What we talk about when we talk about ‘rating systems’

stars

Context

I’m MoodleNet Lead and, since the project’s inception, I’ve had lots of conversations with many different people. Once they’ve grasped that MoodleNet is a federated resource-centric social network for educators, some of them ask a variation of this question: Oh, I assume you’ll be using a star rating system to ensure quality content?

They are often surprised when I explain that no, that’s not the plan at all. I haven’t written down why I’m opposed to star rating systems for educational content, so what follows should hopefully serve as a reference I can point people towards next time the issue crops up!

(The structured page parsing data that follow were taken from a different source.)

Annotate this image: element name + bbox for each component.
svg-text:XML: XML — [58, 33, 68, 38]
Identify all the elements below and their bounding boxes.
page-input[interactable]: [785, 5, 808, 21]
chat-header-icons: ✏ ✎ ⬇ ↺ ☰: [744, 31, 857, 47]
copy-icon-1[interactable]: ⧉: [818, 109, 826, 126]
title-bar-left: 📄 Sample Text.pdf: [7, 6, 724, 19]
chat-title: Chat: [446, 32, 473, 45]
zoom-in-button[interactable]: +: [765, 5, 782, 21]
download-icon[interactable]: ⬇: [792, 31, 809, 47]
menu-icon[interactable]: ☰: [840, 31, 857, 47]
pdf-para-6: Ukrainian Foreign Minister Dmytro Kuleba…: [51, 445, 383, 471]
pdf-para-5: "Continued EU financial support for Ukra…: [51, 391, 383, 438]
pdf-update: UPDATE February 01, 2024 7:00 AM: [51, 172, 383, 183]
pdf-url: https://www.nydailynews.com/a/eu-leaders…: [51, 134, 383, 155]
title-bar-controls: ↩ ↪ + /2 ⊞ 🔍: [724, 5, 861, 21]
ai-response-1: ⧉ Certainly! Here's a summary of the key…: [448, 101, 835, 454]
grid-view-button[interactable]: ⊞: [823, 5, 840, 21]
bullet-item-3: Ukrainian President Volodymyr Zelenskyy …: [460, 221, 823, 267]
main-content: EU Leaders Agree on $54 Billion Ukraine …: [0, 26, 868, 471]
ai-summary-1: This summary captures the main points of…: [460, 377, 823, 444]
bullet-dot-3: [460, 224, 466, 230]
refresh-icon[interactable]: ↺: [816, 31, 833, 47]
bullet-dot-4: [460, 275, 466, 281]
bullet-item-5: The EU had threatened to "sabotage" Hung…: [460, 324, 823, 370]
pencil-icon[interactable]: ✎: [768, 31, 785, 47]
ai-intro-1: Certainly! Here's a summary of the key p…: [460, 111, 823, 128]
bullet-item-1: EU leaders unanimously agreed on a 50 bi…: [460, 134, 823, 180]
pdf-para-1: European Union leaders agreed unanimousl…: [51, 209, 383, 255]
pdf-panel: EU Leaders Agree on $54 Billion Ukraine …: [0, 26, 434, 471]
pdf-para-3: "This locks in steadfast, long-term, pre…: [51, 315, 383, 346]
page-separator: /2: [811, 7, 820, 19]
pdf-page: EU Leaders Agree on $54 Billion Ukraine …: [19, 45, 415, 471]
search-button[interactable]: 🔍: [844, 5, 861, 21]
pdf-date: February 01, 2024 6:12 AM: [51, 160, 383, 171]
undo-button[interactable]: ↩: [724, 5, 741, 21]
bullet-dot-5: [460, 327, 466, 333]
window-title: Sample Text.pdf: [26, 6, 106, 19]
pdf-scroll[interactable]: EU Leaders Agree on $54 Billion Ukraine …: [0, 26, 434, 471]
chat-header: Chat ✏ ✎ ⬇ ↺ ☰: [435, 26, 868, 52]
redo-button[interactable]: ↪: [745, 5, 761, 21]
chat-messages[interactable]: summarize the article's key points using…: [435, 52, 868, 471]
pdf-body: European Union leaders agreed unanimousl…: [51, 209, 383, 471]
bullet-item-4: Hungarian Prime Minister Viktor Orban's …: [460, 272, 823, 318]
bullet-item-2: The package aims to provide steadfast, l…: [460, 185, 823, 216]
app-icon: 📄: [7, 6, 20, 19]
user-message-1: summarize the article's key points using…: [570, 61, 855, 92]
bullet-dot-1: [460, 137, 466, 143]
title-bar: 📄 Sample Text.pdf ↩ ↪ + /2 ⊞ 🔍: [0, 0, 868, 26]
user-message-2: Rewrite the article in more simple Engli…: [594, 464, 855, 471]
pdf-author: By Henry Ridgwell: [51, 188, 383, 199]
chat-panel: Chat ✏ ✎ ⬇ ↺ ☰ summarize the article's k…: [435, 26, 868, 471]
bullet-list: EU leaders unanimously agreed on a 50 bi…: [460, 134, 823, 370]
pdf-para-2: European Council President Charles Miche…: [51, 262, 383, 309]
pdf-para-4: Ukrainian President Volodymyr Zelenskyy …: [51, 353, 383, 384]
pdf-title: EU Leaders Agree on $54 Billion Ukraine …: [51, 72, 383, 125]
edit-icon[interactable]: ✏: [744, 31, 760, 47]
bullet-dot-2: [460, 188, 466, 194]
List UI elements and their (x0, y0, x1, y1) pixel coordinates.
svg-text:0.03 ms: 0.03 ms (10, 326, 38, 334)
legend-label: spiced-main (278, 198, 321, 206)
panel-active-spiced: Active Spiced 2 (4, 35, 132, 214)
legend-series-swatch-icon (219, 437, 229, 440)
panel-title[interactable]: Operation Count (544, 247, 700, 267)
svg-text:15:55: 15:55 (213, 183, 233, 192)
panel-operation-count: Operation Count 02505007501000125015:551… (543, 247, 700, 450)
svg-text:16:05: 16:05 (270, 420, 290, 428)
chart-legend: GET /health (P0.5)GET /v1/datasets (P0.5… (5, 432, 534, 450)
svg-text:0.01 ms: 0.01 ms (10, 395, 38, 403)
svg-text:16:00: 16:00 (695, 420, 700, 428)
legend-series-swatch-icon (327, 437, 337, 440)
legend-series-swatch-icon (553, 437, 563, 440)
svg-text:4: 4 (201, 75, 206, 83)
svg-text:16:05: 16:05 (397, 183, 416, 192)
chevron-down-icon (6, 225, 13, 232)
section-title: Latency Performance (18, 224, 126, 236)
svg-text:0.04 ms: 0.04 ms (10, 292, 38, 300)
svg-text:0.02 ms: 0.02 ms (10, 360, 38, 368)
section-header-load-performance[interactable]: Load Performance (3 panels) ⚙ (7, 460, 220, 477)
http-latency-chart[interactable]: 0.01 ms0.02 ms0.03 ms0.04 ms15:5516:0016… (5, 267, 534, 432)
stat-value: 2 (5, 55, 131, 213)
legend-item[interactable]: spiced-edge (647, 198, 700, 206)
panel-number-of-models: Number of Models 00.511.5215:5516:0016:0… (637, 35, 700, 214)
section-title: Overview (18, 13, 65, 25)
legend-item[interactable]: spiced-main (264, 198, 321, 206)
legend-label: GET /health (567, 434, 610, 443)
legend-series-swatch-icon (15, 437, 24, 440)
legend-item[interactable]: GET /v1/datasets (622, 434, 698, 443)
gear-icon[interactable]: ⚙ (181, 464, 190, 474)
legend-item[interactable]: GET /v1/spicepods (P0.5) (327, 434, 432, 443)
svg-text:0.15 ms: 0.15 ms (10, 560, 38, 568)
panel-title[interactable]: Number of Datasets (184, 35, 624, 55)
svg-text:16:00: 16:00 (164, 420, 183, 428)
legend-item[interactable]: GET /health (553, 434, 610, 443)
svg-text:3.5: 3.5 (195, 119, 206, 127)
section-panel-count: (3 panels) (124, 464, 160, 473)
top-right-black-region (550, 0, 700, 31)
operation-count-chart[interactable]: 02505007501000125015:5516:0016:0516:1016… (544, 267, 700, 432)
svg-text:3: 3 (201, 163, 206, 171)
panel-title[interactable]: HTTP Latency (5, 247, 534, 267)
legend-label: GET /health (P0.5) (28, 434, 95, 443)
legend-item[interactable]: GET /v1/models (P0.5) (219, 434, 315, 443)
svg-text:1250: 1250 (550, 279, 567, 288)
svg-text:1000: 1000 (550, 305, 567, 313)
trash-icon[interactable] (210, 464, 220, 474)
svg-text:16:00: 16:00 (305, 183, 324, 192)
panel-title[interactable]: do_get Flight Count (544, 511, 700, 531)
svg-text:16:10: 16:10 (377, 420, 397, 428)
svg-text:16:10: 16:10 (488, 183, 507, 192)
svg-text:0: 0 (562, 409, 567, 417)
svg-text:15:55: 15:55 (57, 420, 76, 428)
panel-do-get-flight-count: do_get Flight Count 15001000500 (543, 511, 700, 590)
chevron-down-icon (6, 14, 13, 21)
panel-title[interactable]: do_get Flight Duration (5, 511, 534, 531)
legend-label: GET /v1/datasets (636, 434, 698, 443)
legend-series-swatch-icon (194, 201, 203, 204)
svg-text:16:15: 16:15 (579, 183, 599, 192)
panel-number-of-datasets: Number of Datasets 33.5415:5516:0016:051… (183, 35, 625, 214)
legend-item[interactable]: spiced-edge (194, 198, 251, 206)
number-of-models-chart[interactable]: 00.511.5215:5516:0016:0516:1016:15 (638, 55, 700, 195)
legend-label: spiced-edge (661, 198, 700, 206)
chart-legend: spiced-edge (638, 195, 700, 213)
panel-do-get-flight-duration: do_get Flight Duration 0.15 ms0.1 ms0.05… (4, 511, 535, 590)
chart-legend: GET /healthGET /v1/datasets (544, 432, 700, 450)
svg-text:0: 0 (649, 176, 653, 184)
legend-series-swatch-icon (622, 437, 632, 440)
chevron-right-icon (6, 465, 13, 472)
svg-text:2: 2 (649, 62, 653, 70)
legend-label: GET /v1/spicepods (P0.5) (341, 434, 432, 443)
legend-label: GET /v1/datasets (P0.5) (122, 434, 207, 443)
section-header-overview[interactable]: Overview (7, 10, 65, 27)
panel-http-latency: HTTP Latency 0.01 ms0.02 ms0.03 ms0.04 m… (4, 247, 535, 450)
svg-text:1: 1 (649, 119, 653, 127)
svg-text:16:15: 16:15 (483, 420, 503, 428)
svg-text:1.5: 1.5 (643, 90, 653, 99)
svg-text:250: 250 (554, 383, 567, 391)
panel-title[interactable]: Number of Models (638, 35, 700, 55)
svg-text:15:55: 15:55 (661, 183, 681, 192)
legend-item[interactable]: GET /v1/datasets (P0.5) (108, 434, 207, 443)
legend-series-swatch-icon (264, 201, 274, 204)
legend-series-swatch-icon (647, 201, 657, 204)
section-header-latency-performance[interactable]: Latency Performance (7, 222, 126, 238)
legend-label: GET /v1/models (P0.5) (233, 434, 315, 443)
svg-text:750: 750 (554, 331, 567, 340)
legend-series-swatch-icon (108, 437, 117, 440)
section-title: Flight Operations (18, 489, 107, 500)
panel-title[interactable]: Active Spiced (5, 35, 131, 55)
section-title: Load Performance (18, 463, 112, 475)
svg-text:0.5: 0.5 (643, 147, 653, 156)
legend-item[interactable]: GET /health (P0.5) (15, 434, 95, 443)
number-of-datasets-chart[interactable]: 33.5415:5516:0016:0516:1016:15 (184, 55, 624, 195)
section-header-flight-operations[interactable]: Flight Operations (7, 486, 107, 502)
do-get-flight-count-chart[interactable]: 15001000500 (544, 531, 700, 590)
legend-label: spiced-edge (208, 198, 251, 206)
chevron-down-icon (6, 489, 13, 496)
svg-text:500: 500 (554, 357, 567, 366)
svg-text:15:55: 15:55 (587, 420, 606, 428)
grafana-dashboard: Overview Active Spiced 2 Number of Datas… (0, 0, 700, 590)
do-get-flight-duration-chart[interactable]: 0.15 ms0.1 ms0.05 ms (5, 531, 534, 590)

However, this is not meant as my last word on the subject, but rather a conversation-starter. What do you think about the approach I outline below?

Introduction

Wikipedia defines a rating system as “any kind of rating applied to a certain application domain”. Examples include:

  • Motion Picture Association of America (MPAA) film rating system
  • Star rating
  • Rating system of the Royal Navy

A rating system therefore explains how relevant something is in a particular context.

Ratings in context

Let’s take the example of film ratings. Thanks to the MPAA film rating system, parents can decide whether to allow their child to watch a particular film. Standardised criteria (e.g. drugs / sex / violence) are applied to a film which is then given a rating such as G (General Audiences), PG (Parental Guidance), and R (Restricted). These ratings are reviewed on a regular basis, sometimes leading to the introduction of new categories (e.g. PG-13).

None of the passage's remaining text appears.